D’un point de vue analytique, les résultats de ce travail ont montré que la demande domestique impacte de plus en plus faiblement l’évolution de l’inflation, alors que la dynamique de l’inflation est essentiellement influencée par son passé. Dans le sillage de l’accélération de l’intégration du Maroc à l’économie mondiale, le rôle des facteurs externes s’est considérablement consolidé, eu égard aux mutations qu’a connu le cadre de politique monétaire. Les anticipations d’inflation sont de plus en plus influentes.

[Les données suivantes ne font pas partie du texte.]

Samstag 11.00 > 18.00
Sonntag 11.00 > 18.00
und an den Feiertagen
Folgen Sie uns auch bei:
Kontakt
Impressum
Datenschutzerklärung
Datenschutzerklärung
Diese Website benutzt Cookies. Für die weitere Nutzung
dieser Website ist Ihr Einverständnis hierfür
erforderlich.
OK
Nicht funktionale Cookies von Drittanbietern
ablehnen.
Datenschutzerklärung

Dans ce sens, la courbe de Phillips qui analyse la dynamique de l’inflation en fonction de l’activité économique, l’inflation passée et les anticipations d’inflation, a connu un léger aplatissement au Maroc durant la période post crise financière de 2008. Cet aplatissement est principalement dû à la prédominance de l’inflation importée dans la formation des prix en lien avec la persistance de la dépendance énergétique, l’accélération de l’insertion du Maroc à l’économie mondiale, la libéralisation progressive des prix des produits administrés et la réforme de la caisse de compensation.

Une inflation modérée jusqu’en 2019
Les facteurs externes, de nature désinflationniste, ont contribué à maintenir une inflation modérée jusqu’en 2019. L’étude susmentionnée renseigne que les modèles ont été estimés sur des données trimestrielles allant de 2006 à 2019 alors que la période 2020-2022 a été exclue à cause de son caractère exceptionnel qui risque d’impacter les résultats nécessitant une modélisation spécifique pour prendre en considération notamment les perturbations des chaînes de valeur mondiales et le renchérissement du coût du fret maritime. La prépondérance des facteurs externes est ainsi en ligne avec l’accélération de l’insertion du Maroc à l’économie mondiale.

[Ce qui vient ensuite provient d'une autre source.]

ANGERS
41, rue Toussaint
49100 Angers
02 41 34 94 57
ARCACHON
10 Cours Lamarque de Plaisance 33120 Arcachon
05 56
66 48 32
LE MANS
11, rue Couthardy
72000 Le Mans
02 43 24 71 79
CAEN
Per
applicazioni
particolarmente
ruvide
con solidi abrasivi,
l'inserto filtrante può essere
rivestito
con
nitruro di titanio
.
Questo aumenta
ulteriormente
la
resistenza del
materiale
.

Cette influence s’exerce à travers différents canaux dont principalement l’ancrage du dirham sur l’euro, l’ouverture commerciale et l’assouplissement des restrictions sur les flux de capitaux. Aussi, le modèle VAR structurel avec restrictions des signes (SRVARs) a confirmé les résultats de la courbe de Phillips au vu de la prédominance des chocs d’offre domestique et d’inflation importée ainsi que la modération de l’influence des chocs de demande. Les résultats ont également mis la lumière sur la contribution significative des chocs de politique monétaire et des anticipations de l’inflation.

En dépit d’un environnement macro-financier qui reste marqué par un certain nombre de contraintes structurelles, les réformes entreprises commencent à apporter leurs effets, selon le rapport de BAM. Lesdites réformes visent à préserver la soutenabilité des équilibres budgétaires et à renforcer le rôle de la politique monétaire à travers un cadre analytique plus exhaustif et les perspectives d’adoption du ciblage d’inflation dès lors que le taux de change ne constituera plus l’ancre nominal.